Problem details:
Exactly as they appear, output all of the records. Skip any images.

Raw data: Begin

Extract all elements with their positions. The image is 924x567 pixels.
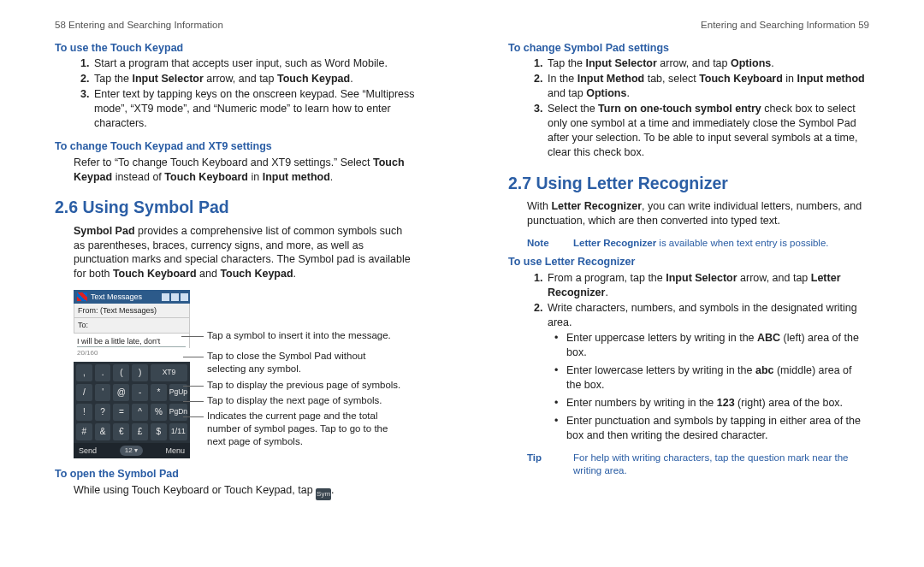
t: arrow, and tap xyxy=(657,57,731,69)
steps-touch-keypad: Start a program that accepts user input,… xyxy=(92,56,416,130)
heading-change-keypad-xt9: To change Touch Keypad and XT9 settings xyxy=(55,139,416,154)
t: Input Selector xyxy=(132,73,203,85)
running-header: 58 Entering and Searching Information xyxy=(55,19,416,32)
t: Enter lowercase letters by writing in th… xyxy=(566,364,755,376)
t: in xyxy=(248,171,263,183)
softkeys: Send 12 ▾ Menu xyxy=(74,443,190,459)
note-label: Note xyxy=(527,237,560,251)
callout-prev: Tap to display the previous page of symb… xyxy=(207,379,404,392)
t: Tap to close the Symbol Pad without sele… xyxy=(207,351,365,374)
t: in xyxy=(783,73,797,85)
tip-label: Tip xyxy=(527,452,560,478)
symbol-grid: , . ( ) XT9 / ' @ - * PgUp ! ? = ^ % PgD… xyxy=(74,362,190,443)
t: . xyxy=(331,484,334,496)
steps-change-symbolpad: Tap the Input Selector arrow, and tap Op… xyxy=(546,56,869,159)
t: Input method xyxy=(263,171,330,183)
key: € xyxy=(113,423,129,440)
t: Input Selector xyxy=(666,272,737,284)
t: Tap a symbol to insert it into the messa… xyxy=(207,330,391,340)
softkey-send: Send xyxy=(79,446,97,456)
t: Input Method xyxy=(578,73,644,85)
key: @ xyxy=(113,384,129,401)
t: Indicates the current page and the total… xyxy=(207,410,388,446)
t: While using Touch Keyboard or Touch Keyp… xyxy=(74,484,316,496)
status-icons xyxy=(162,293,188,301)
key: ( xyxy=(113,364,129,381)
t: Tap to display the previous page of symb… xyxy=(207,380,400,390)
step-3: Enter text by tapping keys on the onscre… xyxy=(92,87,416,131)
from-value: (Text Messages) xyxy=(100,306,157,315)
note-row: Note Letter Recognizer is available when… xyxy=(527,237,869,251)
t: 123 xyxy=(717,397,735,409)
key: £ xyxy=(132,423,148,440)
key: $ xyxy=(151,423,167,440)
t: Touch Keyboard xyxy=(699,73,783,85)
callout-next: Tap to display the next page of symbols. xyxy=(207,394,404,407)
from-row: From: (Text Messages) xyxy=(74,304,190,318)
key-pager: 1/11 xyxy=(169,423,187,440)
callouts: Tap a symbol to insert it into the messa… xyxy=(190,290,416,458)
letter-recognizer-intro: With Letter Recognizer, you can write in… xyxy=(527,199,869,228)
step-1: Tap the Input Selector arrow, and tap Op… xyxy=(546,56,869,71)
open-symbolpad-body: While using Touch Keyboard or Touch Keyp… xyxy=(74,483,416,500)
bullets: Enter uppercase letters by writing in th… xyxy=(554,331,869,442)
section-2-6: 2.6 Using Symbol Pad xyxy=(55,196,416,218)
key: = xyxy=(113,404,129,421)
t: arrow, and tap xyxy=(204,73,277,85)
title-bar: Text Messages xyxy=(74,290,190,304)
t: Options xyxy=(586,87,626,99)
t: and tap xyxy=(548,87,586,99)
heading-touch-keypad: To use the Touch Keypad xyxy=(55,41,416,56)
from-label: From: xyxy=(78,306,98,315)
heading-open-symbolpad: To open the Symbol Pad xyxy=(55,467,416,481)
t: (right) area of the box. xyxy=(735,397,843,409)
steps-letter-recognizer: From a program, tap the Input Selector a… xyxy=(546,271,869,443)
key: ^ xyxy=(132,404,148,421)
t: . xyxy=(605,286,607,298)
page-58: 58 Entering and Searching Information To… xyxy=(0,0,462,567)
t: Letter Recognizer xyxy=(573,238,656,248)
key: ' xyxy=(95,384,111,401)
key: & xyxy=(95,423,111,440)
step-3: Select the Turn on one-touch symbol entr… xyxy=(546,102,869,160)
text: I will be a little late, don't xyxy=(77,336,186,347)
t: ABC xyxy=(757,332,780,344)
device-screenshot: Text Messages From: (Text Messages) To: … xyxy=(74,290,190,458)
t: Symbol Pad xyxy=(74,225,135,237)
tip-text: For help with writing characters, tap th… xyxy=(573,452,869,478)
t: Refer to “To change Touch Keyboard and X… xyxy=(74,157,373,168)
t: . xyxy=(350,73,352,85)
key: * xyxy=(151,384,167,401)
t: Enter numbers by writing in the xyxy=(566,397,717,409)
key: % xyxy=(151,404,167,421)
heading-use-letter-recognizer: To use Letter Recognizer xyxy=(508,255,869,269)
heading-change-symbolpad: To change Symbol Pad settings xyxy=(508,41,869,56)
sip-selector: 12 ▾ xyxy=(120,446,143,457)
t: tab, select xyxy=(644,73,699,85)
symbol-pad-figure: Text Messages From: (Text Messages) To: … xyxy=(74,290,416,458)
page-59: Entering and Searching Information 59 To… xyxy=(462,0,924,567)
section-2-7: 2.7 Using Letter Recognizer xyxy=(508,172,869,194)
t: is available when text entry is possible… xyxy=(656,238,828,248)
t: . xyxy=(293,268,296,280)
t: Input method xyxy=(797,73,865,85)
note-text: Letter Recognizer is available when text… xyxy=(573,237,869,251)
t: Select the xyxy=(548,103,598,115)
t: Tap to display the next page of symbols. xyxy=(207,395,382,405)
start-icon xyxy=(77,292,87,301)
t: Options xyxy=(731,57,771,69)
t: . xyxy=(626,87,629,99)
t: Turn on one-touch symbol entry xyxy=(598,103,761,115)
t: Touch Keyboard xyxy=(164,171,248,183)
key: # xyxy=(76,423,92,440)
softkey-menu: Menu xyxy=(165,446,185,456)
t: and xyxy=(197,268,221,280)
callout-close: Tap to close the Symbol Pad without sele… xyxy=(207,350,387,375)
symbolpad-intro: Symbol Pad provides a comprehensive list… xyxy=(74,224,416,282)
t: In the xyxy=(548,73,578,85)
step-1: Start a program that accepts user input,… xyxy=(92,56,416,71)
t: . xyxy=(330,171,333,183)
t: Touch Keypad xyxy=(220,268,293,280)
key: / xyxy=(76,384,92,401)
key: ! xyxy=(76,404,92,421)
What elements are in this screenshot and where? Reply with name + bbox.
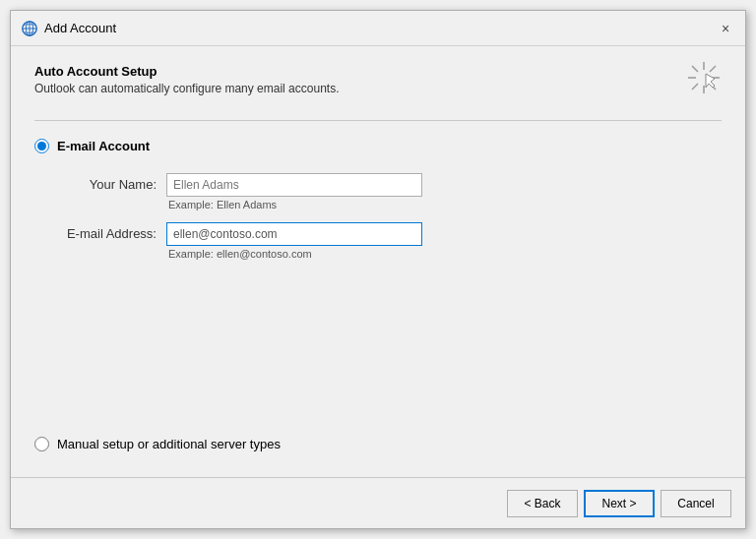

Raw data: End

Problem solution:
Extract all elements with their positions. The image is 924x567 pixels.
t: arrow, and tap xyxy=(657,57,731,69)
steps-touch-keypad: Start a program that accepts user input,… xyxy=(92,56,416,130)
heading-change-keypad-xt9: To change Touch Keypad and XT9 settings xyxy=(55,139,416,154)
t: Input Selector xyxy=(132,73,203,85)
running-header: 58 Entering and Searching Information xyxy=(55,19,416,32)
t: Enter lowercase letters by writing in th… xyxy=(566,364,755,376)
t: in xyxy=(248,171,263,183)
softkeys: Send 12 ▾ Menu xyxy=(74,443,190,459)
note-label: Note xyxy=(527,237,560,251)
callout-prev: Tap to display the previous page of symb… xyxy=(207,379,404,392)
t: Tap to close the Symbol Pad without sele… xyxy=(207,351,365,374)
t: in xyxy=(783,73,797,85)
tip-label: Tip xyxy=(527,452,560,478)
symbol-grid: , . ( ) XT9 / ' @ - * PgUp ! ? = ^ % PgD… xyxy=(74,362,190,443)
t: . xyxy=(331,484,334,496)
steps-change-symbolpad: Tap the Input Selector arrow, and tap Op… xyxy=(546,56,869,159)
t: Input method xyxy=(263,171,330,183)
key: € xyxy=(113,423,129,440)
t: Input Selector xyxy=(666,272,737,284)
t: Tap a symbol to insert it into the messa… xyxy=(207,330,391,340)
softkey-send: Send xyxy=(79,446,97,456)
t: Input Method xyxy=(578,73,644,85)
key: @ xyxy=(113,384,129,401)
t: Indicates the current page and the total… xyxy=(207,410,388,446)
t: While using Touch Keyboard or Touch Keyp… xyxy=(74,484,316,496)
status-icons xyxy=(162,293,188,301)
key: ( xyxy=(113,364,129,381)
t: Tap to display the previous page of symb… xyxy=(207,380,400,390)
step-3: Enter text by tapping keys on the onscre… xyxy=(92,87,416,131)
from-value: (Text Messages) xyxy=(100,306,157,315)
note-row: Note Letter Recognizer is available when… xyxy=(527,237,869,251)
t: 123 xyxy=(717,397,735,409)
key: £ xyxy=(132,423,148,440)
key: $ xyxy=(151,423,167,440)
t: Touch Keyboard xyxy=(699,73,783,85)
callout-next: Tap to display the next page of symbols. xyxy=(207,394,404,407)
from-row: From: (Text Messages) xyxy=(74,304,190,318)
key-pager: 1/11 xyxy=(169,423,187,440)
callouts: Tap a symbol to insert it into the messa… xyxy=(190,290,416,458)
letter-recognizer-intro: With Letter Recognizer, you can write in… xyxy=(527,199,869,228)
step-1: Tap the Input Selector arrow, and tap Op… xyxy=(546,56,869,71)
open-symbolpad-body: While using Touch Keyboard or Touch Keyp… xyxy=(74,483,416,500)
bullets: Enter uppercase letters by writing in th… xyxy=(554,331,869,442)
section-2-6: 2.6 Using Symbol Pad xyxy=(55,196,416,218)
key: = xyxy=(113,404,129,421)
t: arrow, and tap xyxy=(204,73,277,85)
title-bar: Text Messages xyxy=(74,290,190,304)
t: Options xyxy=(586,87,626,99)
t: and tap xyxy=(548,87,586,99)
heading-touch-keypad: To use the Touch Keypad xyxy=(55,41,416,56)
from-label: From: xyxy=(78,306,98,315)
heading-open-symbolpad: To open the Symbol Pad xyxy=(55,467,416,481)
t: (right) area of the box. xyxy=(735,397,843,409)
steps-letter-recognizer: From a program, tap the Input Selector a… xyxy=(546,271,869,443)
key: ^ xyxy=(132,404,148,421)
t: . xyxy=(605,286,607,298)
page-58: 58 Entering and Searching Information To… xyxy=(0,0,462,567)
t: Letter Recognizer xyxy=(573,238,656,248)
key: ' xyxy=(95,384,111,401)
key: & xyxy=(95,423,111,440)
step-3: Select the Turn on one-touch symbol entr… xyxy=(546,102,869,160)
text: I will be a little late, don't xyxy=(77,336,186,347)
t: ABC xyxy=(757,332,780,344)
device-screenshot: Text Messages From: (Text Messages) To: … xyxy=(74,290,190,458)
t: Symbol Pad xyxy=(74,225,135,237)
tip-text: For help with writing characters, tap th… xyxy=(573,452,869,478)
t: Refer to “To change Touch Keyboard and X… xyxy=(74,157,373,168)
t: . xyxy=(350,73,352,85)
key: * xyxy=(151,384,167,401)
t: Enter numbers by writing in the xyxy=(566,397,717,409)
key: % xyxy=(151,404,167,421)
heading-use-letter-recognizer: To use Letter Recognizer xyxy=(508,255,869,269)
heading-change-symbolpad: To change Symbol Pad settings xyxy=(508,41,869,56)
sip-selector: 12 ▾ xyxy=(120,446,143,457)
t: tab, select xyxy=(644,73,699,85)
symbol-pad-figure: Text Messages From: (Text Messages) To: … xyxy=(74,290,416,458)
page-59: Entering and Searching Information 59 To… xyxy=(462,0,924,567)
section-2-7: 2.7 Using Letter Recognizer xyxy=(508,172,869,194)
t: is available when text entry is possible… xyxy=(656,238,828,248)
t: . xyxy=(293,268,296,280)
t: Input method xyxy=(797,73,865,85)
note-text: Letter Recognizer is available when text… xyxy=(573,237,869,251)
t: Select the xyxy=(548,103,598,115)
t: Tap to display the next page of symbols. xyxy=(207,395,382,405)
start-icon xyxy=(77,292,87,301)
t: Options xyxy=(731,57,771,69)
t: . xyxy=(626,87,629,99)
t: Turn on one-touch symbol entry xyxy=(598,103,761,115)
t: Touch Keyboard xyxy=(164,171,248,183)
key: # xyxy=(76,423,92,440)
softkey-menu: Menu xyxy=(165,446,185,456)
t: and xyxy=(197,268,221,280)
callout-close: Tap to close the Symbol Pad without sele… xyxy=(207,350,387,375)
symbolpad-intro: Symbol Pad provides a comprehensive list… xyxy=(74,224,416,282)
t: In the xyxy=(548,73,578,85)
step-1: Start a program that accepts user input,… xyxy=(92,56,416,71)
t: . xyxy=(330,171,333,183)
t: Touch Keypad xyxy=(220,268,293,280)
key: / xyxy=(76,384,92,401)
key: ! xyxy=(76,404,92,421)
What elements are in this screenshot and where? Reply with name + bbox.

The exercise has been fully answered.